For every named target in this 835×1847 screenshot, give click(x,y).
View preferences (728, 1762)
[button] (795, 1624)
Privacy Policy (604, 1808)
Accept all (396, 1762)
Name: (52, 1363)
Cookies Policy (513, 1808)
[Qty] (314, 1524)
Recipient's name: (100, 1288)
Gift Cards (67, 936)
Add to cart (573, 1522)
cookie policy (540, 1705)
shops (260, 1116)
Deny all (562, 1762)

# # # #

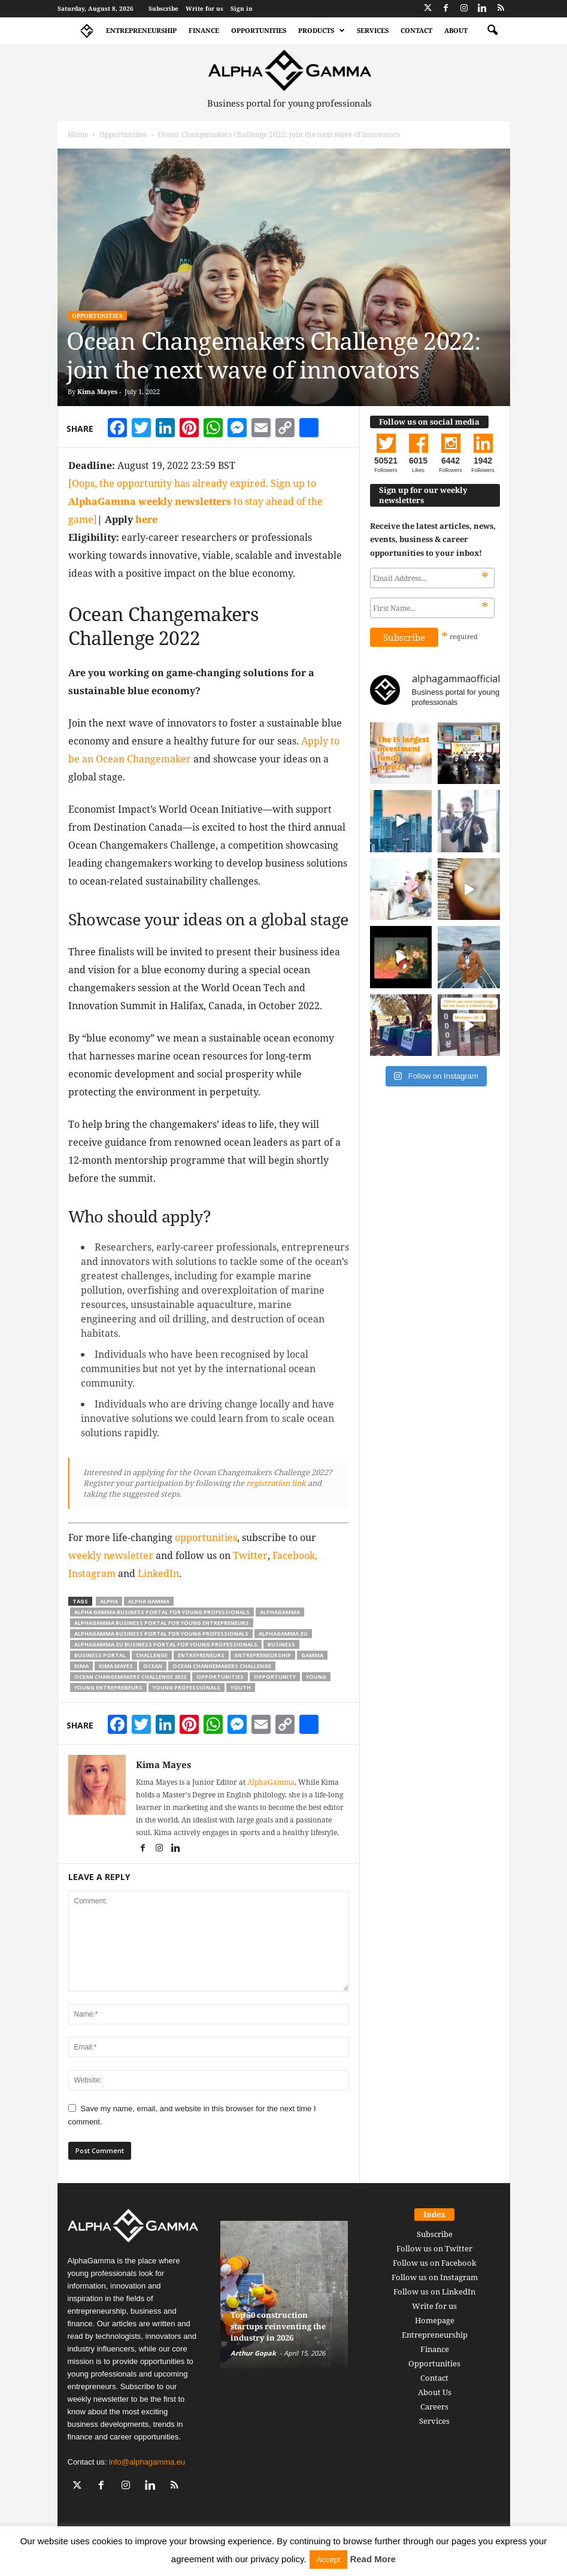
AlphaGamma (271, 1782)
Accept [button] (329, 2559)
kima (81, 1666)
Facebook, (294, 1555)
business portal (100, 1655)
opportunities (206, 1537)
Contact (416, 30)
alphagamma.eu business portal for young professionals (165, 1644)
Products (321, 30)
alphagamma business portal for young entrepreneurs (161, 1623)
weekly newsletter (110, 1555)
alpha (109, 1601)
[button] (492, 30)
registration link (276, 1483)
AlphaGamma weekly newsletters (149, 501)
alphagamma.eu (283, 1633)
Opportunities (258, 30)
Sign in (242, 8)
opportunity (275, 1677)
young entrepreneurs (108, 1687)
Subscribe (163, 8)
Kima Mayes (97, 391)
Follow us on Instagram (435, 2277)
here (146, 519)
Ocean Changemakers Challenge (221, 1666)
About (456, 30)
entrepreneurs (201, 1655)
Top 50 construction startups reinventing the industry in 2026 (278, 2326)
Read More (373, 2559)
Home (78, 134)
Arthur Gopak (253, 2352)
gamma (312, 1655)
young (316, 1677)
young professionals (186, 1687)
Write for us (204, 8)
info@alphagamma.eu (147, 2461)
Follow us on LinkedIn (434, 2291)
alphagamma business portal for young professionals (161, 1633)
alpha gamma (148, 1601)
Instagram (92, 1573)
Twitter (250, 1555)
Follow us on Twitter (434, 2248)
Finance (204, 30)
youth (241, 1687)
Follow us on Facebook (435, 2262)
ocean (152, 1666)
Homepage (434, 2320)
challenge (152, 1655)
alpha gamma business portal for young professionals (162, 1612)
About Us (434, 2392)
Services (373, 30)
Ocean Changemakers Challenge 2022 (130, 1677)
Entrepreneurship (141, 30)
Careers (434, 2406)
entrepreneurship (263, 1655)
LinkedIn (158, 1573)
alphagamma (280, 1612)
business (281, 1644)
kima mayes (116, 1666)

# # # #

What is required> Total the lines in the records above that contain the string "Follow". Write only that total.

Answer area> 4